# multi-fenetre Ipad Air?



## bionic 3 (5 Septembre 2014)

Salut à tous , 
j'hesite à m'acheter un Ipad Air sur le refurb, moins cher que le probable futur Ipad air 2. 
Seul probleme me faisant reflechir , j'ai peur que le multi-fenetre, qui semble se profiler soit seulement exclusif à l'Ipad air 2 ( avec les 2 go de Ram le supportant)....
Trouvant cette fonction tres interessante , je ne sais pas quoi faire... pensez vous que cette fonction si elle apparait, ne sera proposée que sur la derniere generation d'Ipad?

Merci à tous !


----------



## LukeSkywalker (6 Septembre 2014)

Tu seras peut être fixé dans quelques jours ou quelques semaines...  Patience...


----------



## adixya (6 Septembre 2014)

Sage conseil, ce n'est pas du tout le moment de faire un achat aussi important avec des incertitudes alors qu'il y aura les réponses dans quelques jours...

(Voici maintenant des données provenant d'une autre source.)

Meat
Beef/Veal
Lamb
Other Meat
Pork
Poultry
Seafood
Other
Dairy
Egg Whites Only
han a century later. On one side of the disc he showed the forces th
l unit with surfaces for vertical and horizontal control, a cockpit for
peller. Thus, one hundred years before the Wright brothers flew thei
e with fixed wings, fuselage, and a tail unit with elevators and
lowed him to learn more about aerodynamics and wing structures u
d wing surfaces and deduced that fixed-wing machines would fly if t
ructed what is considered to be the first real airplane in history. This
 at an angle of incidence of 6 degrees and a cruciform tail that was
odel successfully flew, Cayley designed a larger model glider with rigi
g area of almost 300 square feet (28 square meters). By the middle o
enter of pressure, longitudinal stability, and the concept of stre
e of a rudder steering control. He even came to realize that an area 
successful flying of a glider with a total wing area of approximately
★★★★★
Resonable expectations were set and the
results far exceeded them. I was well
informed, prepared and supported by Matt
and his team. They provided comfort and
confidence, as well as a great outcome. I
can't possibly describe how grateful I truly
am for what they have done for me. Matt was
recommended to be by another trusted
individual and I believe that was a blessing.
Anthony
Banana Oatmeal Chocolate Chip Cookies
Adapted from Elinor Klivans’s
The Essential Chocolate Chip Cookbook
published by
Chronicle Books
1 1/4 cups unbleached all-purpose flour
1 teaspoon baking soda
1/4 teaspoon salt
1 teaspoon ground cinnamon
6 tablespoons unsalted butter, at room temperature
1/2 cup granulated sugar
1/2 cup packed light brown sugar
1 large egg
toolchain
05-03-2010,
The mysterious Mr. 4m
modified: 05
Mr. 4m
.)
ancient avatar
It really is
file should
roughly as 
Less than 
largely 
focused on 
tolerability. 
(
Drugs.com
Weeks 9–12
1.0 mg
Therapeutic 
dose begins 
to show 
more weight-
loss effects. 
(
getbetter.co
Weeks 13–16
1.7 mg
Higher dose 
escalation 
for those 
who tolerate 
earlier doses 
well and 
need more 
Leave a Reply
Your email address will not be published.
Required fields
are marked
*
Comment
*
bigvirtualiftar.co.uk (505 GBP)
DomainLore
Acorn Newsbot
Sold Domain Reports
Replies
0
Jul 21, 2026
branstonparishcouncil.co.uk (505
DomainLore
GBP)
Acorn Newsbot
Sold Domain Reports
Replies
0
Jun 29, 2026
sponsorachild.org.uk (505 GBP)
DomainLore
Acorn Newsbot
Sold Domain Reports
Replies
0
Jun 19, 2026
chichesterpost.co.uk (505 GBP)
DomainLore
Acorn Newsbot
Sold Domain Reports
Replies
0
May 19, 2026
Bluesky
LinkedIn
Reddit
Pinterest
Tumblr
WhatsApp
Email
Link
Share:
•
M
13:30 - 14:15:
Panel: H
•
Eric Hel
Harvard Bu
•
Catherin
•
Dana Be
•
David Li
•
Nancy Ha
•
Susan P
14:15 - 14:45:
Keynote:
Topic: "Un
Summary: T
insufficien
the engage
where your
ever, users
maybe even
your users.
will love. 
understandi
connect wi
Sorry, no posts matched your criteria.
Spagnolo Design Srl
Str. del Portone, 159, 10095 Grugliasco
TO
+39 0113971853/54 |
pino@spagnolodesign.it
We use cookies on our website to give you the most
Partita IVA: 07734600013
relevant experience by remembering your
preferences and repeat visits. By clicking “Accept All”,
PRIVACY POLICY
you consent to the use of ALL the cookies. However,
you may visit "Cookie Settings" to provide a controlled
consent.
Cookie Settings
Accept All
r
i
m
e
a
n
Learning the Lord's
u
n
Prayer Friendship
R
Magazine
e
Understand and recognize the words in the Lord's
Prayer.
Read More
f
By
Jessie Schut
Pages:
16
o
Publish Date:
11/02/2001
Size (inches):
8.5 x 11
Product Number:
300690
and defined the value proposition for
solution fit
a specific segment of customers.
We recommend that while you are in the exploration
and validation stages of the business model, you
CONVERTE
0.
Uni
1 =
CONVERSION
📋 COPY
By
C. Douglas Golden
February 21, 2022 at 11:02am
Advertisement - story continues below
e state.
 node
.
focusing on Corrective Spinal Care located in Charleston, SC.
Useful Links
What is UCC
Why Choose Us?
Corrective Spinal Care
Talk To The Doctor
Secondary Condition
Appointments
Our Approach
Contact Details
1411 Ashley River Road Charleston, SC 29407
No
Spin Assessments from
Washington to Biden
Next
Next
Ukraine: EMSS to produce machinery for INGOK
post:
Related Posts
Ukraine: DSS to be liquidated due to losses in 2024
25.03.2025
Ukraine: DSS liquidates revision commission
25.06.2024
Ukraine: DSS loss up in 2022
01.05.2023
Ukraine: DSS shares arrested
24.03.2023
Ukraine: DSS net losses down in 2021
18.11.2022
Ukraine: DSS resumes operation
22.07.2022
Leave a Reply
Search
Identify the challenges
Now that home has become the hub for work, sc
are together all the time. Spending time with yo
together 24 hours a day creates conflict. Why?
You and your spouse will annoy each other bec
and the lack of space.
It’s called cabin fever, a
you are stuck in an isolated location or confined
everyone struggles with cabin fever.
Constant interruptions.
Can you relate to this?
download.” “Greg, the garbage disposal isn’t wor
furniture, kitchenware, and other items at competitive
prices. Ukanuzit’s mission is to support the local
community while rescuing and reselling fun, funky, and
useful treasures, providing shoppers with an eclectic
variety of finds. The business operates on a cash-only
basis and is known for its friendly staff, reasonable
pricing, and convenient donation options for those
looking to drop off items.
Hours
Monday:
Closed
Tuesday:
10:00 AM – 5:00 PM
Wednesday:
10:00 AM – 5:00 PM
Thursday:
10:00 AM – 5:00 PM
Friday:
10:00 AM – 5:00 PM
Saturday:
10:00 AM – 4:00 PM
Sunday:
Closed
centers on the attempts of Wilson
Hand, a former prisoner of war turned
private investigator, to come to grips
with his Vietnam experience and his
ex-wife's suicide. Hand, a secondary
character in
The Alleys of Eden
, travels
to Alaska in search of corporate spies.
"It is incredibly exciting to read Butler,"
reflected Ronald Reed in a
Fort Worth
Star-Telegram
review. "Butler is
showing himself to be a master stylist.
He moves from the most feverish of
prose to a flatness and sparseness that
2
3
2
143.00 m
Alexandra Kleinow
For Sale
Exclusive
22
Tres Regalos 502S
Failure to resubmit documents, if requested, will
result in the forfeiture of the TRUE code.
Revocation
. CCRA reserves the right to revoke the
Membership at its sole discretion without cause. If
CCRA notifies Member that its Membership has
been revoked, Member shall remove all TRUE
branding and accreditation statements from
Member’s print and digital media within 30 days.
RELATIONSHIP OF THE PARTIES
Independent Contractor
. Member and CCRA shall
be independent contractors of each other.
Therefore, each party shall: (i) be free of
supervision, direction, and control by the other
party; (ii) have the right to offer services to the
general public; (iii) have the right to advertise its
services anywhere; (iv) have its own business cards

Mais peut être pas au sujet du multifenetrage, car ils disaient que ce serait pour une version ios8 ultérieure...


----------



## bionic 3 (6 Septembre 2014)

Merci,
c'est juste que l'Ipad Air est à 419 euros sur le refurb , et je sens qu'il ne le sera plus apres la Keynote , du coup c'etait l'occasion de me l'acheter pour un plus petit prix.


----------



## adixya (6 Septembre 2014)

Pourquoi il n'y sera plus à la keynote ? Il y a des iPad Air assez régulièrement sur le refurb ainsi que d'autres modèles plus anciens. Même si il disparaît un temps, ça finit par revenir.

Sinon, je vendrai certainement mon 128 Go wifi silver quand le air 2 sera sorti si ça t'intéresse


----------